▶ _Data for processing_

______________________________

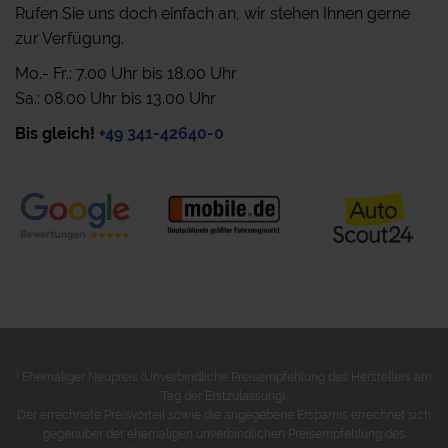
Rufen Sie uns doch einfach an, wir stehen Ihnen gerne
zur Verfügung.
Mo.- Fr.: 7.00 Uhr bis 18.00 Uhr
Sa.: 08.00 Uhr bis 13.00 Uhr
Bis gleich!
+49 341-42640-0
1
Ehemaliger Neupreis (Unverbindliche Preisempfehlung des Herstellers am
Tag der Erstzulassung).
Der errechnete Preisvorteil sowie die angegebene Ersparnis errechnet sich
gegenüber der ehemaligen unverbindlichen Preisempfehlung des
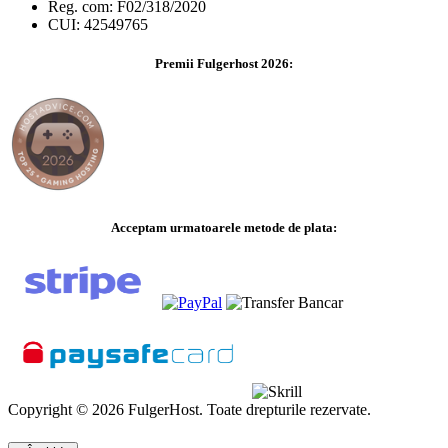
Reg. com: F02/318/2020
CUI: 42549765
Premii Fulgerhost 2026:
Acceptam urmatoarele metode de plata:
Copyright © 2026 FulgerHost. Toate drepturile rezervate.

______________________________

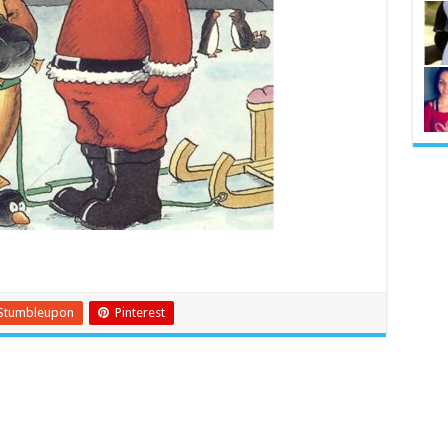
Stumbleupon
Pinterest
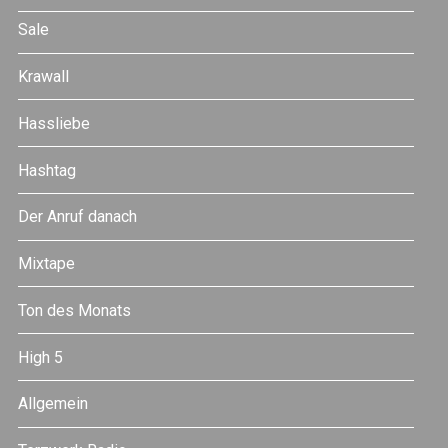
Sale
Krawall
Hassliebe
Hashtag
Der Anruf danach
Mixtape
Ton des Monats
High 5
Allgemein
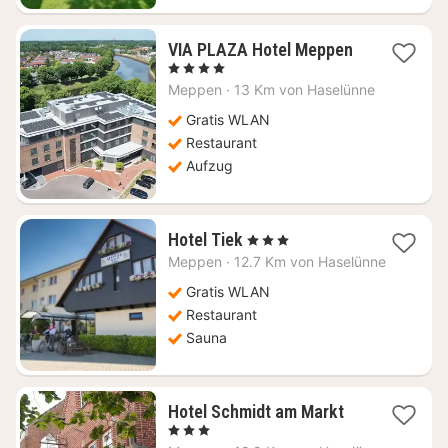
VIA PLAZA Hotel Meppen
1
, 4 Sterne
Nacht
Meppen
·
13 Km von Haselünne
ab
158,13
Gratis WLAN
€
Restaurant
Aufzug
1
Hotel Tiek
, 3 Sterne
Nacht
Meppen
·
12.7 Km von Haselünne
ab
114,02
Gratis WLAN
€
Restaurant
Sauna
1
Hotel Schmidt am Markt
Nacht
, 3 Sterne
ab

______________________________

▶ _What you have to do_
Read through the entries, then copy every line where the string "Haselünne" is found.

▶ _Reply_
13 Km von Haselünne
12.7 Km von Haselünne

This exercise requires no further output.